» WORK INSTRUCTIONS: For each line below that contains the word "list", return that line.

*** Opening INPUT DATA ***

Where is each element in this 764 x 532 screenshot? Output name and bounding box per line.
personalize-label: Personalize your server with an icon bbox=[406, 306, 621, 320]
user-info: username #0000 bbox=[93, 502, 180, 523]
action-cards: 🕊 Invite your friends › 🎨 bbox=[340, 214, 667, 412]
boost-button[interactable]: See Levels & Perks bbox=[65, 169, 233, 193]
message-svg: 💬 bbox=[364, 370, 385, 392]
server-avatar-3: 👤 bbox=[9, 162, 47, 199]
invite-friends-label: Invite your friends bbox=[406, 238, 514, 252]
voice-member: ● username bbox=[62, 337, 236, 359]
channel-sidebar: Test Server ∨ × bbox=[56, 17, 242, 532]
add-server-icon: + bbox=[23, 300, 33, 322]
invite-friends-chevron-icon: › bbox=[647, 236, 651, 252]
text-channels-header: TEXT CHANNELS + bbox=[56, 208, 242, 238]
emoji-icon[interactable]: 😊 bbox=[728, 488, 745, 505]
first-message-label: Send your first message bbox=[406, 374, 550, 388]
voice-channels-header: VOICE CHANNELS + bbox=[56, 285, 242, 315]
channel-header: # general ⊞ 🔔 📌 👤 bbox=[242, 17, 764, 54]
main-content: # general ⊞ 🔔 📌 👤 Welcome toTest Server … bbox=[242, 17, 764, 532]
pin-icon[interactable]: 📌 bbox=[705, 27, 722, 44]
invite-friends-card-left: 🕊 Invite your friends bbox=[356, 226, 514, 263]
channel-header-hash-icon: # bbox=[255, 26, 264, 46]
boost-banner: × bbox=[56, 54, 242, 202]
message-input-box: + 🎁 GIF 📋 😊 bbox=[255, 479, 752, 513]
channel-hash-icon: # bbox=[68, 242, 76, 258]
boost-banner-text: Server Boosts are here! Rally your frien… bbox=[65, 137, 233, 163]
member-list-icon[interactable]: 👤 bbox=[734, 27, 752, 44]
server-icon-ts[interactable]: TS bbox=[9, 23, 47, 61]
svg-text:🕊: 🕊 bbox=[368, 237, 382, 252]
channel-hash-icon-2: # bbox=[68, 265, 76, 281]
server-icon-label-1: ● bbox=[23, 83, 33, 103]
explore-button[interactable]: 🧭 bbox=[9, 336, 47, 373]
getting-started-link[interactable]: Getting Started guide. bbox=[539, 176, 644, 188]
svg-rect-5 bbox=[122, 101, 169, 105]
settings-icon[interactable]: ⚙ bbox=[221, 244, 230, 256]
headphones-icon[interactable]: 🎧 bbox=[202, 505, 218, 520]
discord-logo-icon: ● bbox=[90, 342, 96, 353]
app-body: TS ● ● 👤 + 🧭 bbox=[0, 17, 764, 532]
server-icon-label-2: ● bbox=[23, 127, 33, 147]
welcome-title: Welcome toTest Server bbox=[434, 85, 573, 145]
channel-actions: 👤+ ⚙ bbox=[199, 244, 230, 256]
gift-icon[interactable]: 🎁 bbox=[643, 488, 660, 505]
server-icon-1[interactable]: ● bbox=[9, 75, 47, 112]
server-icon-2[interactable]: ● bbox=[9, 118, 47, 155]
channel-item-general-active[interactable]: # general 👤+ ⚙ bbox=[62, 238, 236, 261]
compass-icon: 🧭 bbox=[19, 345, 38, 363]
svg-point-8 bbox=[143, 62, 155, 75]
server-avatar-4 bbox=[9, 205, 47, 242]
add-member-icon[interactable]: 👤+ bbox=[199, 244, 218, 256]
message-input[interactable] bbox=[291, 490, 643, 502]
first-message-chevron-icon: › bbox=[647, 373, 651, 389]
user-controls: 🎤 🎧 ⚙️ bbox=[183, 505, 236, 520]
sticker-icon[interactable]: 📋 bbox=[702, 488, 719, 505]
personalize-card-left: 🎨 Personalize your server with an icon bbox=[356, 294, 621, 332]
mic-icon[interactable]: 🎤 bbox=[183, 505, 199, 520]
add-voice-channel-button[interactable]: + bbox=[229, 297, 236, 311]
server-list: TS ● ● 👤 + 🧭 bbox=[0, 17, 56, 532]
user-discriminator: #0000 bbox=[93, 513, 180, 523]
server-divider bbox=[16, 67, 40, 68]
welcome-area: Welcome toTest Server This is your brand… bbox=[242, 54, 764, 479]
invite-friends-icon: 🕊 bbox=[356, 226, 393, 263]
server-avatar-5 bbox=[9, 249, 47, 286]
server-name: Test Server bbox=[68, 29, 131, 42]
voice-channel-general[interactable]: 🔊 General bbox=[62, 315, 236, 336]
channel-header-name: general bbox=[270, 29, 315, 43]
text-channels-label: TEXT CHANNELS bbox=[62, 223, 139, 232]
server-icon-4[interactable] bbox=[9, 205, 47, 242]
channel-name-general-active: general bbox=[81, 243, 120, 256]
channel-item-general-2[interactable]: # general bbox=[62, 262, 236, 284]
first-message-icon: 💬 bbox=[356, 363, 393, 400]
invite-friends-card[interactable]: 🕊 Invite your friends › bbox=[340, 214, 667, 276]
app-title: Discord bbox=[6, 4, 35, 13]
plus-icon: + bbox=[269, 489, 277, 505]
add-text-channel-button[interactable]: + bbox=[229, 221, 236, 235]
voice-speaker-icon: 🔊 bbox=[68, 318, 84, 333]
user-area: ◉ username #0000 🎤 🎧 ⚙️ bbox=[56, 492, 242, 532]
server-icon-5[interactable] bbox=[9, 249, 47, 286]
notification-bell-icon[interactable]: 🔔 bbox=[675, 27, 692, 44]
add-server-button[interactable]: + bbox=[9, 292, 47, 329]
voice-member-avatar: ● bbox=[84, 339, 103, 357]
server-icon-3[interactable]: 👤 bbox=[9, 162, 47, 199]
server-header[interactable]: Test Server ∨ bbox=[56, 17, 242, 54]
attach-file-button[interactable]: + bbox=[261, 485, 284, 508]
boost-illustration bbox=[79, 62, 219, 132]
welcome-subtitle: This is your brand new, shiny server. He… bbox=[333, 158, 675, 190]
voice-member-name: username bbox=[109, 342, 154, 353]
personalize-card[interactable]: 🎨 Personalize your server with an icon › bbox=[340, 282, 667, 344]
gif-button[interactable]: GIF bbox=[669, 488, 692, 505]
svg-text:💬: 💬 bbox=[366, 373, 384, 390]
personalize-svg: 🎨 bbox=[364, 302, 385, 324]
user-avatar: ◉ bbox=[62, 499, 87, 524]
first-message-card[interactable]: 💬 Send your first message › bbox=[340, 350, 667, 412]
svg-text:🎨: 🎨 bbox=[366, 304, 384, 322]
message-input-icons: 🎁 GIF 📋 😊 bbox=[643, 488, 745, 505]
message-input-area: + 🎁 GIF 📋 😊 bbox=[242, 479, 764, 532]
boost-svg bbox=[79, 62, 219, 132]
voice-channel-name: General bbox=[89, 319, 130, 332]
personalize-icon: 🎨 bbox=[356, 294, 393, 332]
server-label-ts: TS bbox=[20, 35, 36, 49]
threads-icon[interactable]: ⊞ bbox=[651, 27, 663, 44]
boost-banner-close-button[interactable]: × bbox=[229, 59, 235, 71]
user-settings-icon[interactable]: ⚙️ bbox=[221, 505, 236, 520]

*** Closing INPUT DATA ***

» TASK ANSWER:
member-list-icon[interactable]: 👤 bbox=[734, 27, 752, 44]
server-list: TS ● ● 👤 + 🧭 bbox=[0, 17, 56, 532]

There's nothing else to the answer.